Gabriel shrugged and plopped down on Dean’s bed on his back. “Or something. I think I was poisoned.” Sam waited for the punchline but Gabriel just let out a painful groan.

“Y-you’re serious?” Sam stood up from his research, ready to call Poison Control or take Gabriel to get his stomach pumped. Though he paused, wondering if poison effected archangels. “You’re susceptible to poison?”

“Certain kinds.” Gabriel muttered, his eyes closed and his hand waving about sluggishly. “Magical or cursed poisons. I do have a long list of enemies. I mean, it probably wasn’t Kali because she’s more likely to leave a burn mark. She likes to destroy people in person. Maybe it was Odin. He’s a spiteful asshat.”

“Do you need something?” Sam asked, because poison was not something to take lightly.

“A place to rest,” Gabriel said. “Can’t really do anything except wait for my being to heal from it. It’s like the worst case of indigestion in the world. Only an angel sword can really kill me, you know.” Gabriel then sat up, sounding thoughtful. “I bet it was Baldr, or even Frigg. She never did forgive me for nearly killing her precious, perfect little princess. Seriously. Do you know how tired I was? Hearing how perfect he was? Perfect little momma’s boy more like it…” Sam sighed, figuring Gabriel was being dramatic. If he was energetic enough to rant about Baldr, he was well enough to heal on his own. Well, that’s what he thought until he saw Gabriel cover his mouth, and then a second later he disappeared, only for Sam to hear him in the bathroom retching.

It was lovely timing when Dean came in with breakfast and heard an archangel puking in the bathroom. Sam sighed, having to explain that Gabriel had to stay for a while. Dean is not happy with this fact but he at least grimaced when he heard Gabriel the second time, with a bit more of a choking sound.
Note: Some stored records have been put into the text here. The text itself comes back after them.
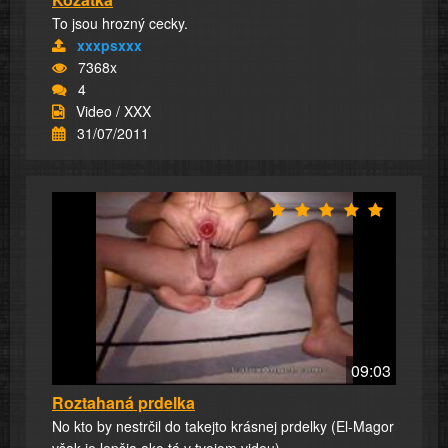
To jsou hrozný cecky.
xxxpsxxx
7368x
4
Video / XXX
31/07/2011
09:03
Roztahaná prdelka
No kto by nestrčil do takejto krásnej prdelky (El-Magor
Then Gabriel said, “Oh, well mystery solved. It was Frigg. She’s the only one that would send me mistletoe.”


Sam loaned his bed to Gabriel and left a bucket for him beside the bed. Not that Gabriel couldn’t make it to the toilet, but it was the thought that counted in Sam’s opinion.

“TV…” Gabriel bemoaned in a zombie like fashion. Sam rolled his eyes when the motel room’s brick television became a plasma widescreen… -what ever it was- on the wall and turned to the nearest cartoon channel. “Hey, hey, don’t mock the healing power of Television.”

“You’re a grown angel, I would think you’d chose something better than Loony Tunes.” Sam adjusted his tie because he and Dean were going undercover again.

“Old ones or the new ones?” Dean asked, finally finished in the bathroom and ready to hit the road.

“Classics, of course,” Gabriel said. Dean made a face that said that was an acceptable answer before he jiggled the keys at Sam.

“Okay, okay.” Sam looked at Gabriel. “You have our numbers, and we let Cas know that you’re here and not feeling good. Are you sure I can’t get you anything? There’s not some spell that will help?” Gabriel have him a smile.

“Just your tender love and affection,” Gabriel said, which was good for getting a gag reaction from Dean before he left the motel room. “At least give me a kiss before you go.” Sam gave a glance at the closed motel door before he leaned down to kiss Gabriel’s brow, completely missing his puckered lips. He was not kissing that mouth when he’d seen the black sludge that had come out of it.

“You focus on healing up,” Sam said, walking towards the door and ignoring Gabriel’s childish pout. “And no pranks.”

“Oh sure, take the fun out of everything,” Gabriel muttered. Before Sam closed the door he asked, “Still love me?”

Sam sighed but nodded. “Yes, still love you.” Then he shut the door and tried to focus on their case.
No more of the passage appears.